Start of RECORDED INFORMATION
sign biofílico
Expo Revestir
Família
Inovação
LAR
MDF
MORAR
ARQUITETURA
End of RECORDED INFORMATION
Start of RECORDED INFORMATION
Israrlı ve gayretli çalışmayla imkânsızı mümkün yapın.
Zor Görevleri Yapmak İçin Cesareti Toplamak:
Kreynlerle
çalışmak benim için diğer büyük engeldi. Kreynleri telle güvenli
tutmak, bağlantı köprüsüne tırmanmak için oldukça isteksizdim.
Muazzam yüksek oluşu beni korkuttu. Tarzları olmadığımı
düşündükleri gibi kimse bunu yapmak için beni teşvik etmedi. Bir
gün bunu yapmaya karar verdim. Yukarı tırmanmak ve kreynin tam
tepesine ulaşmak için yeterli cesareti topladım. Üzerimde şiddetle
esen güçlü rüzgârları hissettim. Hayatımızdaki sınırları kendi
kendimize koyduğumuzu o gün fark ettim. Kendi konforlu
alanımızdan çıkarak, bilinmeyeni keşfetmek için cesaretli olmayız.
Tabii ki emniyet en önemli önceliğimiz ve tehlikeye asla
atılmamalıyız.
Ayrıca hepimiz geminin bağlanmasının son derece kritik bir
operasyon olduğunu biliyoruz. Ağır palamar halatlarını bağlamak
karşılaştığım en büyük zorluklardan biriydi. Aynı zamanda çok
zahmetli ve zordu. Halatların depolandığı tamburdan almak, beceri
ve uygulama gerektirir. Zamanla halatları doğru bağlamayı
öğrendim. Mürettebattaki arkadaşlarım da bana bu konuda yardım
End of RECORDED INFORMATION
Start of RECORDED INFORMATION
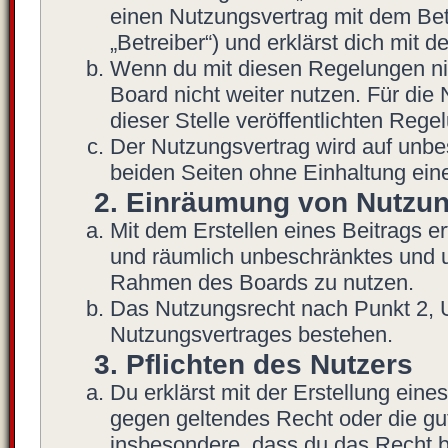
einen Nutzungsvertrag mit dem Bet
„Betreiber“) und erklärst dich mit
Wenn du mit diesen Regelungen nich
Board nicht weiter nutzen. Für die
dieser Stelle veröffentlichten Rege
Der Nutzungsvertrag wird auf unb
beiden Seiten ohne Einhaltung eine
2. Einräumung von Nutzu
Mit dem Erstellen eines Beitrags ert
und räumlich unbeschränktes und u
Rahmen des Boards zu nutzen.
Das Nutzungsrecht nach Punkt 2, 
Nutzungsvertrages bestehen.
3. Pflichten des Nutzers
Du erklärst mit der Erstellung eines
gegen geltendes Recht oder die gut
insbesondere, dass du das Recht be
End of RECORDED INFORMATION
TASK REQUIREMENTS:
Given the records above, return exactly the lines starting at the line containing "zahmetli ve zordu." and ending at the line containing "öğrendim. Mürettebattaki arkadaşlarım", including both.

FINISHED TASK:
zahmetli ve zordu. Halatların depolandığı tamburdan almak, beceri
ve uygulama gerektirir. Zamanla halatları doğru bağlamayı
öğrendim. Mürettebattaki arkadaşlarım da bana bu konuda yardım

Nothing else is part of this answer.